If Windows 10 can be used as a measure, Windows 11 would hit the market in April next year. But we seriously doubt it will take Microsoft that long. The upcoming version of Windows is expected to be a robust update rather than a complete overhaul. That means the Sun Valley skeleton is Windows 10. And since the structures are already in place, we expect the next Windows version to hit the market this year. Maybe Microsoft will take a card from Apple and launch it 5-6 months after it’s revealed.
Windows 11 features
Windows 11 doesn’t seem too different from Windows 10 due to leaks. It’s still the same layout we’ve all gotten used to, but with a fresher paint job.
Microsoft will introduce widgets in Windows 10, a callback to Windows Vista, and improved window locking.
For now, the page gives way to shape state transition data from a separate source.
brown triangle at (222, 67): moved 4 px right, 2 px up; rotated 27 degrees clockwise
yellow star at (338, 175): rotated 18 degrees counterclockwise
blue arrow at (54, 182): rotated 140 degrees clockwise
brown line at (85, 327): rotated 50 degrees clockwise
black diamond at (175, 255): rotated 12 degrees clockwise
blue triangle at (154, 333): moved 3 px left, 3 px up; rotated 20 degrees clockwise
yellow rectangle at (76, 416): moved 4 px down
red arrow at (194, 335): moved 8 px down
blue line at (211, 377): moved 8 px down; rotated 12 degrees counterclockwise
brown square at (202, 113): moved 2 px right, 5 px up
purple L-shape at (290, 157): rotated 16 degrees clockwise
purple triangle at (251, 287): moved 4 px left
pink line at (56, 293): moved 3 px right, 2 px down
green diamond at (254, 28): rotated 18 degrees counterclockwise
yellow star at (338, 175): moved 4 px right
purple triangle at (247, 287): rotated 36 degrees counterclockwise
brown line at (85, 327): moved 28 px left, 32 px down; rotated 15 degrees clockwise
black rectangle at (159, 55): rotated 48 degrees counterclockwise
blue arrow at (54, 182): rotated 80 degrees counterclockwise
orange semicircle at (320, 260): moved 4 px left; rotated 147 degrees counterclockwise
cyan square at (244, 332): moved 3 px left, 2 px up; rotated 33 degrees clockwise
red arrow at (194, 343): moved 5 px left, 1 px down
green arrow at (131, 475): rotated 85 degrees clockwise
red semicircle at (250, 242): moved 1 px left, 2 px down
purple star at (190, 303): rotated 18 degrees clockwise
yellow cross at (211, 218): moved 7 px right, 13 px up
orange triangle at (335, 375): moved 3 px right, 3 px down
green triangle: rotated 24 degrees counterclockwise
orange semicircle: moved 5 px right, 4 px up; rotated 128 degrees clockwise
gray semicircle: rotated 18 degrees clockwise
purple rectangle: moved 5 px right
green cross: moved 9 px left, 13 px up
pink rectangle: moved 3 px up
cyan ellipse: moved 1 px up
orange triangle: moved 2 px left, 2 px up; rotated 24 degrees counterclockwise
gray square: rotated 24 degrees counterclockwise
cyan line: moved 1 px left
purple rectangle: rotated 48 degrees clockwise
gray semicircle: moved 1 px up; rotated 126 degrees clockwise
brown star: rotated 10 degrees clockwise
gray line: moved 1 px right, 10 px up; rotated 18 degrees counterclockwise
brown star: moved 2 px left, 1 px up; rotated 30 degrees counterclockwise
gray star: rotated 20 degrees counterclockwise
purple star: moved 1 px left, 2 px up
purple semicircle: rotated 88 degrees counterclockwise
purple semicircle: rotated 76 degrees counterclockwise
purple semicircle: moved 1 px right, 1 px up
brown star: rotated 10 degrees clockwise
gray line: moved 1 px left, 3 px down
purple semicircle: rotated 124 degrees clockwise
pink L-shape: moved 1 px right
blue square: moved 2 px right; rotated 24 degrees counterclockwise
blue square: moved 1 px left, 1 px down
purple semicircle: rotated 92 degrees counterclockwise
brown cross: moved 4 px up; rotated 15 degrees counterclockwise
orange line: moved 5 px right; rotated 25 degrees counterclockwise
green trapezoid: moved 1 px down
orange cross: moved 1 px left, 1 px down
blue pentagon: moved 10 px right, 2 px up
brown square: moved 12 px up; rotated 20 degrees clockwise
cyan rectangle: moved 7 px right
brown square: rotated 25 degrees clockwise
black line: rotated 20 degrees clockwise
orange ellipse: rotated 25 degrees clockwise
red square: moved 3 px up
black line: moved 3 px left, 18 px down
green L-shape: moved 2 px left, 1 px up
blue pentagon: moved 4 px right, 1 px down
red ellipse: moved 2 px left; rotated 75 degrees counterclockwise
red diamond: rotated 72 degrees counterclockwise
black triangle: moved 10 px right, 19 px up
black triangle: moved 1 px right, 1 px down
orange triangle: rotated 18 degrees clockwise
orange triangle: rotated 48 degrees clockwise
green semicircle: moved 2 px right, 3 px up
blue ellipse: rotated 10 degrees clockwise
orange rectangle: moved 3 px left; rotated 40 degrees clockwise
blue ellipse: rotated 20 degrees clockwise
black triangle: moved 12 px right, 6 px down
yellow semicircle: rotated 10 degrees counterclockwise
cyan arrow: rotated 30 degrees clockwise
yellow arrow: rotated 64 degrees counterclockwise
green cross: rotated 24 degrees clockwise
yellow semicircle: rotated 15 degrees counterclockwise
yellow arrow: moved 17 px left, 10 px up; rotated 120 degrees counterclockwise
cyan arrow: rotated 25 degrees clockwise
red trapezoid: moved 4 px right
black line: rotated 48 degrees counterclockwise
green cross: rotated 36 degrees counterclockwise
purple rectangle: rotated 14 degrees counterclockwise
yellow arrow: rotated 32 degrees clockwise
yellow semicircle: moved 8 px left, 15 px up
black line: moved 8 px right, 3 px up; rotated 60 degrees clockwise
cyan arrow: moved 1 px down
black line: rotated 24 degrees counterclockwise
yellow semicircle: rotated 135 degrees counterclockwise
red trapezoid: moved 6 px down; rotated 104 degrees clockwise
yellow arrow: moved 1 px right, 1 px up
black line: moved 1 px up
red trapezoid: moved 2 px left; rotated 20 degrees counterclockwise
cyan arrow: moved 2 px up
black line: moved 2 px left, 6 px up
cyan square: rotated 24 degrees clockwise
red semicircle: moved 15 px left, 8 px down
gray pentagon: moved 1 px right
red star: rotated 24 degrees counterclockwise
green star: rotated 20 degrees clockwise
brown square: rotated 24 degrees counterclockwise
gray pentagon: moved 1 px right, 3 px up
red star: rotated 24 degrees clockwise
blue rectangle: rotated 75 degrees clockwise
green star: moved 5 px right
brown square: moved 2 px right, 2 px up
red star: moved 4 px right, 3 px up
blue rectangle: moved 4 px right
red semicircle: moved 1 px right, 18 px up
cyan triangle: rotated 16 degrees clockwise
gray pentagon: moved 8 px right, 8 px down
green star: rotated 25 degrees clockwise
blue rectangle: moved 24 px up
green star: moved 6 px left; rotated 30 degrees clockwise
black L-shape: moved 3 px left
This is great news for ultra-wide display users who could use more options while snapping different apps across their screen.
It also appears that Windows 11 will attempt to merge a Windows 10X design – a now outdated version of Windows 10 designed to compete against Chrome OS – into Windows 11.
“Rather than launching a product called Windows 10X in 2021, as we originally intended, we’re leveraging lessons learned from our journey to date and accelerating the integration of key 10X core technology with other parts of Windows and the company’s products “Said John Cable, Head of Windows Service and Delivery, in a blog post.
Windows 10X included new app container technology, improved voice input and a better touch keyboard.
Other than that, we know little.
Price for Windows 11
We assume that Microsoft is pursuing a similar pricing strategy with Windows 10. Back then, anyone who owned a PC running Windows 7 or 8 got a free upgrade to Windows 10. PC makers had to buy the operating system separately for $ 100. However, it is now relatively easy to purchase keys from other key sales websites at discounted prices.
It seemed that Microsoft realized that the power of Windows was ubiquitous. It was critical that everyone migrated to the new operating system to implement its broader business strategy. Basically, the more people using Windows 10 – and not 7 or 8 – the better. Because of this, we believe Microsoft will make the jump from Windows 10 to 11 as smoothly as possible.